Cystic fibrosis is a severe autosomal recessive disease affecting one in. Cystic fibrosis cf is a common, lethal, genetic disease and is caused by mutations in the cystic fibrosis transmembrane conductance regulator cftr. Cystic fibrosis transmembrane regulator replacement therapy cystic fibrosis transmembrane regulator pharmacotherapy stimulation of alternative chloride channels inhibition of sodium absorption airway rehydration summary since the detection of the underlying gene defect, our knowledge of how the genetic mutations in. Clinically this leads to difficulties breathing and frequent lung infections. Delivery and expression of a single copy of a normal cftr gene leads to stable correction of the cl channel regulation defect present in cf epithelial cells. Prospects for gene therapy in cystic fibrosis archives of. Feb 26, 2019 please use one of the following formats to cite this article in your essay, paper or report. Cystic fibrosis cf is a disease characterized by airway infection, inflammation, remodeling, and obstruction that gradually destroy the lungs. Cystic fibrosis cf is a recessive disease associated with loss of function mutations in the cf. Cystic fibrosis is caused by mutations in the gene coding for the cystic fibrosis transmembrane conductance regulator cftr channel, causing viscous secretions. Gene therapy trials for cystic fibrosis sciencedirect. These have largely been single dose to either nose or lower airway and have. A randomised, doubleblind, placebocontrolled trial of repeated nebulisation of nonviral cystic fibrosis transmembrane conductance regulator cftr gene therapy in patients with cystic fibrosis. The field of gene therapy has progressed rapidly since the cystic fibrosis transmembrane conductance regulator cftr gene was cloned.
Gene delivery systems gds play a central role in the development of gene therapy strategies for cystic fibrosis cf.

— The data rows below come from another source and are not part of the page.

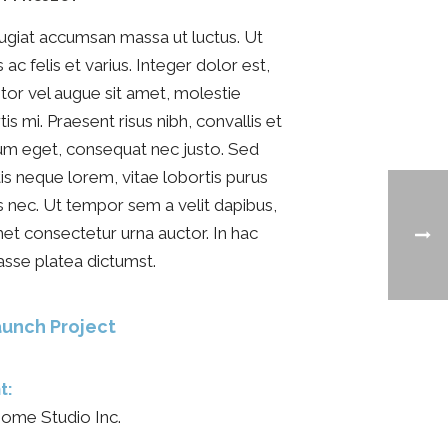
ugiat accumsan massa ut luctus. Ut
s ac felis et varius. Integer dolor est,
itor vel augue sit amet, molestie
tis mi. Praesent risus nibh, convallis et
um eget, consequat nec justo. Sed
tis neque lorem, vitae lobortis purus
s nec. Ut tempor sem a velit dapibus,
met consectetur urna auctor. In hac
asse platea dictumst.
unch Project
t:
ome Studio Inc.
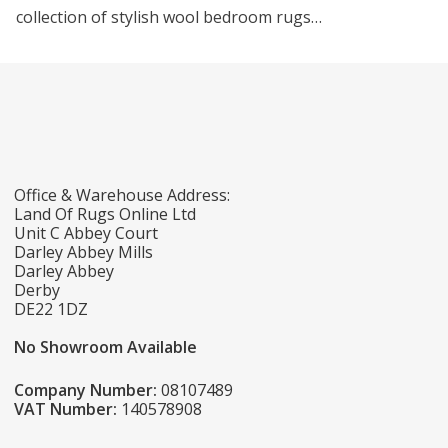
collection of stylish wool bedroom rugs…
Office & Warehouse Address:
Land Of Rugs Online Ltd
Unit C Abbey Court
Darley Abbey Mills
Darley Abbey
Derby
DE22 1DZ
No Showroom Available
Company Number:
08107489
VAT Number:
140578908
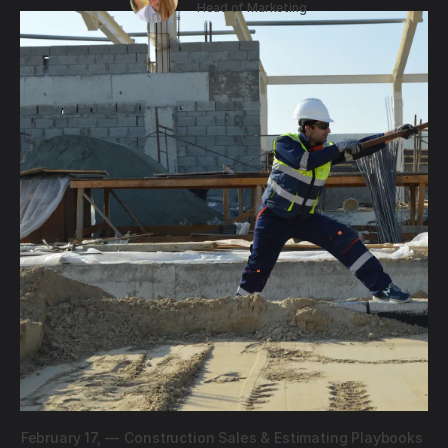
Head of Marketing
February 17,
—
Construction Sales & Estimating Playbooks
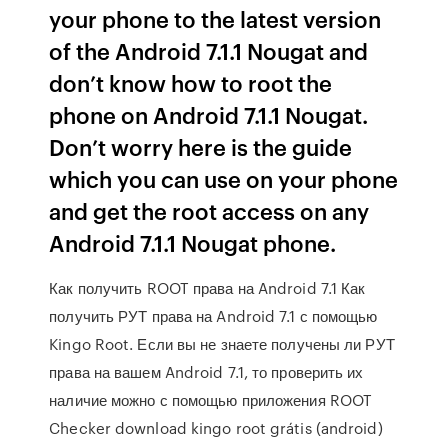
your phone to the latest version
of the Android 7.1.1 Nougat and
don’t know how to root the
phone on Android 7.1.1 Nougat.
Don’t worry here is the guide
which you can use on your phone
and get the root access on any
Android 7.1.1 Nougat phone.
Как получить ROOT права на Android 7.1 Как
получить РУТ права на Android 7.1 с помощью
Kingo Root. Если вы не знаете получены ли РУТ
права на вашем Android 7.1, то проверить их
наличие можно с помощью приложения ROOT
Checker download kingo root grátis (android)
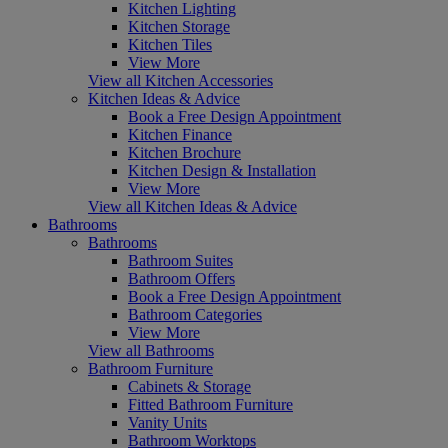
Kitchen Lighting
Kitchen Storage
Kitchen Tiles
View More
View all Kitchen Accessories
Kitchen Ideas & Advice
Book a Free Design Appointment
Kitchen Finance
Kitchen Brochure
Kitchen Design & Installation
View More
View all Kitchen Ideas & Advice
Bathrooms
Bathrooms
Bathroom Suites
Bathroom Offers
Book a Free Design Appointment
Bathroom Categories
View More
View all Bathrooms
Bathroom Furniture
Cabinets & Storage
Fitted Bathroom Furniture
Vanity Units
Bathroom Worktops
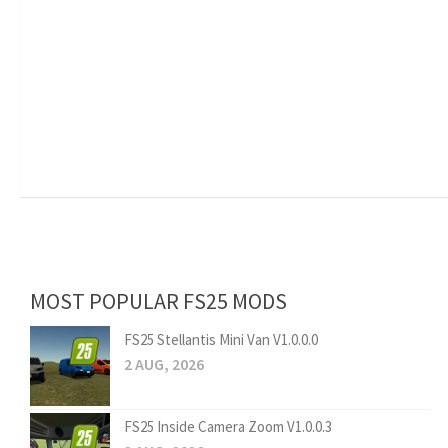
MOST POPULAR FS25 MODS
FS25 Stellantis Mini Van V1.0.0.0
2 AUG, 2026
FS25 Inside Camera Zoom V1.0.0.3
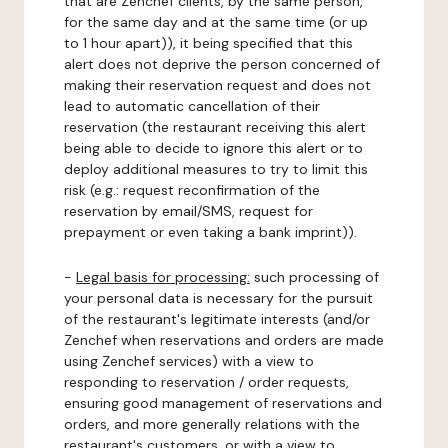
that are Zenchef clients, by the same person,
for the same day and at the same time (or up
to 1 hour apart)), it being specified that this
alert does not deprive the person concerned of
making their reservation request and does not
lead to automatic cancellation of their
reservation (the restaurant receiving this alert
being able to decide to ignore this alert or to
deploy additional measures to try to limit this
risk (e.g.: request reconfirmation of the
reservation by email/SMS, request for
prepayment or even taking a bank imprint)).
-
Legal basis for processing:
such processing of
your personal data is necessary for the pursuit
of the restaurant's legitimate interests (and/or
Zenchef when reservations and orders are made
using Zenchef services) with a view to
responding to reservation / order requests,
ensuring good management of reservations and
orders, and more generally relations with the
restaurant's customers, or with a view to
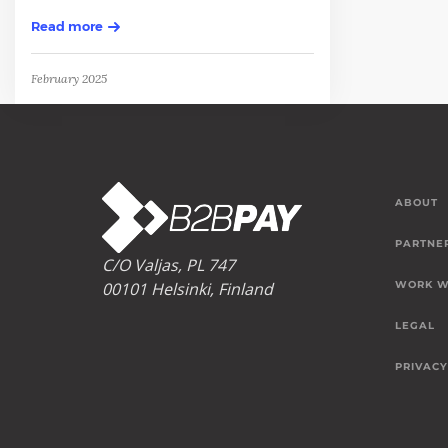
Read more
February 2025
ABOUT
PARTNE
C/O Valjas, PL 747
00101 Helsinki, Finland
WORK W
LEGAL
PRIVACY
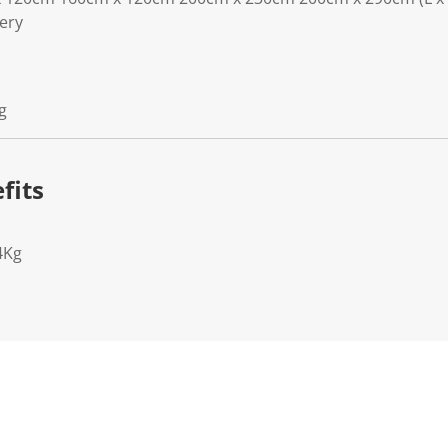
lery
g
fits
4Kg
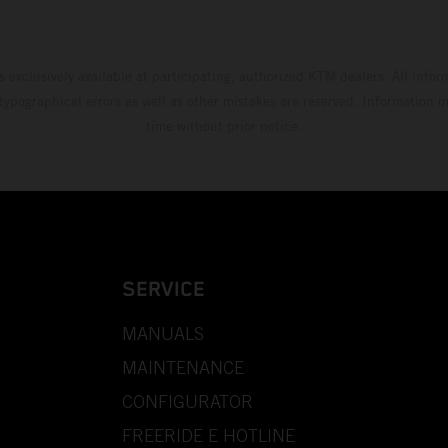
s exclusively available at participating, authorized KTM dealers. All infor
 typographical errors as well as other mistakes are reserved. Information
time without prior notice.
SERVICE
MANUALS
MAINTENANCE
CONFIGURATOR
FREERIDE E HOTLINE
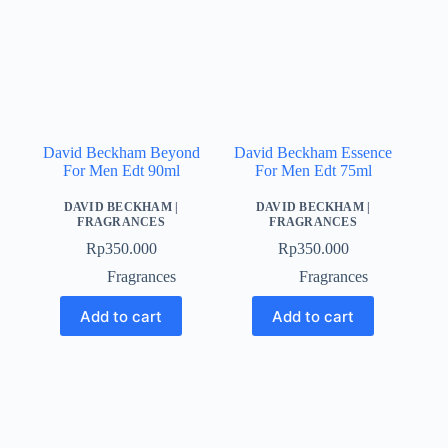
David Beckham Beyond
David Beckham Essence
For Men Edt 90ml
For Men Edt 75ml
DAVID BECKHAM
|
DAVID BECKHAM
|
FRAGRANCES
FRAGRANCES
Rp
350.000
Rp
350.000
Fragrances
Fragrances
Add to cart
Add to cart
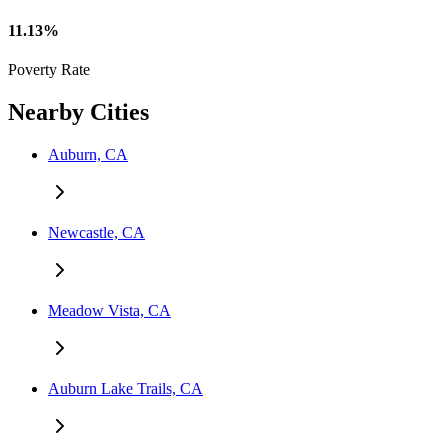
11.13%
Poverty Rate
Nearby Cities
Auburn, CA
Newcastle, CA
Meadow Vista, CA
Auburn Lake Trails, CA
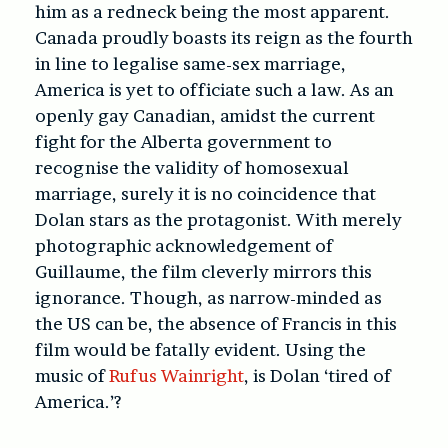
him as a redneck being the most apparent.
Canada proudly boasts its reign as the fourth
in line to legalise same-sex marriage,
America is yet to officiate such a law. As an
openly gay Canadian, amidst the current
fight for the Alberta government to
recognise the validity of homosexual
marriage, surely it is no coincidence that
Dolan stars as the protagonist. With merely
photographic acknowledgement of
Guillaume, the film cleverly mirrors this
ignorance. Though, as narrow-minded as
the US can be, the absence of Francis in this
film would be fatally evident. Using the
music of
Rufus Wainright
, is Dolan ‘tired of
America.’?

Since cloning of the cftr gene more than 20 years ago a large number of preclinical and clinical cf gene therapy studies have been performed and a vast amount of. Cystic fibrosis is a genetic disease that causes mucus to build up in a patients lungs. If this observation is reproducible, it could herald a new and effective treatment for the gastrointestinal pathology associated with cystic fibrosis, although any. A randomised, doubleblind, placebocontrolled trial of repeated nebulisation of. Gene therapy may be a viable approach for treating or preventing lung disease caused by cystic fibrosis cf, suggests new research. Making progress toward gene therapy for cystic fibrosis. Cystic fibrosis patients are, in many cases, unrealistically pinning their hopes upon gene therapy which, as was pointed out in an editorial in thelancet, may have been oversold to research funding bodies and to the general public. Viral vectors, animal models, and cellular targets for. Cystic fibrosis what is cystic fibrosis cystic fibrosis cf is a chronic, progressive.
Since the discovery of the gene encoding cystic fibrosis cf, there has been much excitement about the possibility of gene therapy, which has now reached the stage of phase i clinical trials in adults. When there is a mutation or alteration in the genetic instructions, the production of the cftr protein may be affected. Sep 20, 2016 gene therapy may be a viable approach for treating or preventing lung disease caused by cystic fibrosis cf, suggests new research. Muellers gene therapy strategies on cystic fibrosis.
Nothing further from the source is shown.